Action item
Take every line from the records below that includes the word "CARTERSVILLE".

Dataset excerpts
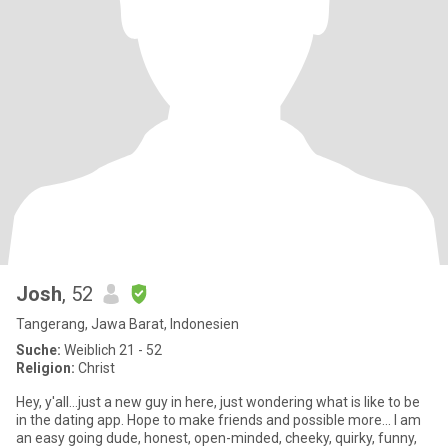
Josh
, 52
Tangerang, Jawa Barat, Indonesien
Suche:
Weiblich 21 - 52
Religion:
Christ
Hey, y'all...just a new guy in here, just wondering what is like to be
in the dating app. Hope to make friends and possible more... I am
an easy going dude, honest, open-minded, cheeky, quirky, funny,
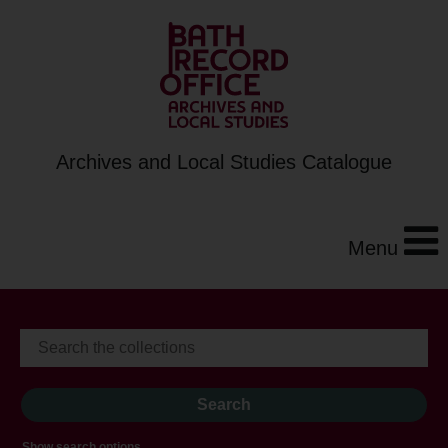
Archives and Local Studies Catalogue
Menu
Show search options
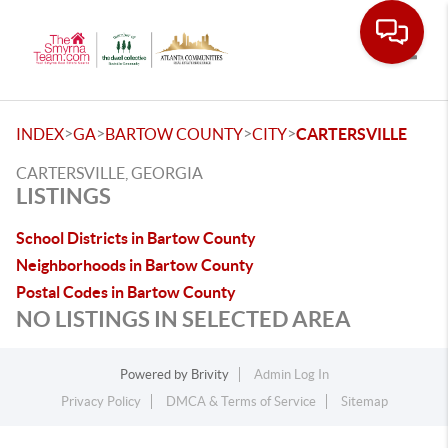
Toggle
>
>
>
>
INDEX
GA
BARTOW COUNTY
CITY
CARTERSVILLE
CARTERSVILLE, GEORGIA
LISTINGS
School Districts in Bartow County
Neighborhoods in Bartow County
Postal Codes in Bartow County
NO LISTINGS IN SELECTED AREA
Powered by
Brivity
Admin Log In
Privacy Policy
DMCA & Terms of Service
Sitemap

Exercise result
CARTERSVILLE
CARTERSVILLE, GEORGIA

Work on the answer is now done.